## Requirement
Would you repeat every line below exactly, please?

## Entries supplied
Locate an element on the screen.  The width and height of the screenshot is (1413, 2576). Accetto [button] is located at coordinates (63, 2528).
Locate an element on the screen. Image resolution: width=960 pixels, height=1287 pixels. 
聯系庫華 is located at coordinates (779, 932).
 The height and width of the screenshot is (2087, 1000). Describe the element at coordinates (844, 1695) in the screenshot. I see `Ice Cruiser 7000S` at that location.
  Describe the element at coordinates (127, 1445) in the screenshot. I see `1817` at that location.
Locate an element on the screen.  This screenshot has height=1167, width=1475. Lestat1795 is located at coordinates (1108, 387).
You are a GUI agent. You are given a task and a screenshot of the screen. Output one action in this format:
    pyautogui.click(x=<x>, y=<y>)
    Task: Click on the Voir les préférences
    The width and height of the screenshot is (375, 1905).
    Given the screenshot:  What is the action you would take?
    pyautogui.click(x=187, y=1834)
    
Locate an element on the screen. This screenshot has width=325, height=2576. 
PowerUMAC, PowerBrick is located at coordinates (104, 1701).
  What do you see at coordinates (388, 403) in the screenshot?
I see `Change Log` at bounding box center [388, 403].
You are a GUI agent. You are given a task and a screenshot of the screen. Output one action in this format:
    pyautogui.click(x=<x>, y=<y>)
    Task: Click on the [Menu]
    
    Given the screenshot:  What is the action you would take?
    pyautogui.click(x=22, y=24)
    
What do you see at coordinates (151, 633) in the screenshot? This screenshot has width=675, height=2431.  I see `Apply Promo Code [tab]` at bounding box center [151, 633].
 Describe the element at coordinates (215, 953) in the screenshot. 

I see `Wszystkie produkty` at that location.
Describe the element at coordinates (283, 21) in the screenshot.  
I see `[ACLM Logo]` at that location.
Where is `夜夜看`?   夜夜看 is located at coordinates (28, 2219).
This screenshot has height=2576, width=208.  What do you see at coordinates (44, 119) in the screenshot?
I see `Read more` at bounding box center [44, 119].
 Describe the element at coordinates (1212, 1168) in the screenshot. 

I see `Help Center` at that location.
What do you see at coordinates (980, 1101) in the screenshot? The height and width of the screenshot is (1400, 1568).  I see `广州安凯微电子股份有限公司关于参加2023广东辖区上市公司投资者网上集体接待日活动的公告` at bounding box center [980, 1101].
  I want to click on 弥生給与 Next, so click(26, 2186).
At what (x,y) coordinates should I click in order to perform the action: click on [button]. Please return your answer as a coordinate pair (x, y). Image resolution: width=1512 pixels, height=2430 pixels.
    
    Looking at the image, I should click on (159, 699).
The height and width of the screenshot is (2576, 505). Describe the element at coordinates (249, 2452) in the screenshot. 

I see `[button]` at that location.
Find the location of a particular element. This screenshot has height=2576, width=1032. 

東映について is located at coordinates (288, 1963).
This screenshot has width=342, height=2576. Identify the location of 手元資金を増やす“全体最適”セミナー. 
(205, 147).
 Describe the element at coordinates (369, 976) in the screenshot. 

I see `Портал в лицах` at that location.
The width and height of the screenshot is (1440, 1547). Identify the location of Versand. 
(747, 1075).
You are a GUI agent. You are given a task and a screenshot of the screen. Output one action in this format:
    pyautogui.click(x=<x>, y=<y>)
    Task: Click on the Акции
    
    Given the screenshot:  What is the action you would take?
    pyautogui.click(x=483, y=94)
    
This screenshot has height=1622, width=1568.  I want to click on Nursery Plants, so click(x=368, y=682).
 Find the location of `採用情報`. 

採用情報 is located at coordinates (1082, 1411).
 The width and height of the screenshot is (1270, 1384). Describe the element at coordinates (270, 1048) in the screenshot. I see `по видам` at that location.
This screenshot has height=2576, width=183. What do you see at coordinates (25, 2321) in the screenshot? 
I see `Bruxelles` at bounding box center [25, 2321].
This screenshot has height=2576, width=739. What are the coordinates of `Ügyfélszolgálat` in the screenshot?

## Completed task
Locate an element on the screen.  The width and height of the screenshot is (1413, 2576). Accetto [button] is located at coordinates (63, 2528).
Locate an element on the screen. Image resolution: width=960 pixels, height=1287 pixels. 
聯系庫華 is located at coordinates (779, 932).
 The height and width of the screenshot is (2087, 1000). Describe the element at coordinates (844, 1695) in the screenshot. I see `Ice Cruiser 7000S` at that location.
  Describe the element at coordinates (127, 1445) in the screenshot. I see `1817` at that location.
Locate an element on the screen.  This screenshot has height=1167, width=1475. Lestat1795 is located at coordinates (1108, 387).
You are a GUI agent. You are given a task and a screenshot of the screen. Output one action in this format:
    pyautogui.click(x=<x>, y=<y>)
    Task: Click on the Voir les préférences
    The width and height of the screenshot is (375, 1905).
    Given the screenshot:  What is the action you would take?
    pyautogui.click(x=187, y=1834)
    
Locate an element on the screen. This screenshot has width=325, height=2576. 
PowerUMAC, PowerBrick is located at coordinates (104, 1701).
  What do you see at coordinates (388, 403) in the screenshot?
I see `Change Log` at bounding box center [388, 403].
You are a GUI agent. You are given a task and a screenshot of the screen. Output one action in this format:
    pyautogui.click(x=<x>, y=<y>)
    Task: Click on the [Menu]
    
    Given the screenshot:  What is the action you would take?
    pyautogui.click(x=22, y=24)
    
What do you see at coordinates (151, 633) in the screenshot? This screenshot has width=675, height=2431.  I see `Apply Promo Code [tab]` at bounding box center [151, 633].
 Describe the element at coordinates (215, 953) in the screenshot. 

I see `Wszystkie produkty` at that location.
Describe the element at coordinates (283, 21) in the screenshot.  
I see `[ACLM Logo]` at that location.
Where is `夜夜看`?   夜夜看 is located at coordinates (28, 2219).
This screenshot has height=2576, width=208.  What do you see at coordinates (44, 119) in the screenshot?
I see `Read more` at bounding box center [44, 119].
 Describe the element at coordinates (1212, 1168) in the screenshot. 

I see `Help Center` at that location.
What do you see at coordinates (980, 1101) in the screenshot? The height and width of the screenshot is (1400, 1568).  I see `广州安凯微电子股份有限公司关于参加2023广东辖区上市公司投资者网上集体接待日活动的公告` at bounding box center [980, 1101].
  I want to click on 弥生給与 Next, so click(26, 2186).
At what (x,y) coordinates should I click in order to perform the action: click on [button]. Please return your answer as a coordinate pair (x, y). Image resolution: width=1512 pixels, height=2430 pixels.
    
    Looking at the image, I should click on (159, 699).
The height and width of the screenshot is (2576, 505). Describe the element at coordinates (249, 2452) in the screenshot. 

I see `[button]` at that location.
Find the location of a particular element. This screenshot has height=2576, width=1032. 

東映について is located at coordinates (288, 1963).
This screenshot has width=342, height=2576. Identify the location of 手元資金を増やす“全体最適”セミナー. 
(205, 147).
 Describe the element at coordinates (369, 976) in the screenshot. 

I see `Портал в лицах` at that location.
The width and height of the screenshot is (1440, 1547). Identify the location of Versand. 
(747, 1075).
You are a GUI agent. You are given a task and a screenshot of the screen. Output one action in this format:
    pyautogui.click(x=<x>, y=<y>)
    Task: Click on the Акции
    
    Given the screenshot:  What is the action you would take?
    pyautogui.click(x=483, y=94)
    
This screenshot has height=1622, width=1568.  I want to click on Nursery Plants, so click(x=368, y=682).
 Find the location of `採用情報`. 

採用情報 is located at coordinates (1082, 1411).
 The width and height of the screenshot is (1270, 1384). Describe the element at coordinates (270, 1048) in the screenshot. I see `по видам` at that location.
This screenshot has height=2576, width=183. What do you see at coordinates (25, 2321) in the screenshot? 
I see `Bruxelles` at bounding box center [25, 2321].
This screenshot has height=2576, width=739. What are the coordinates of `Ügyfélszolgálat` in the screenshot?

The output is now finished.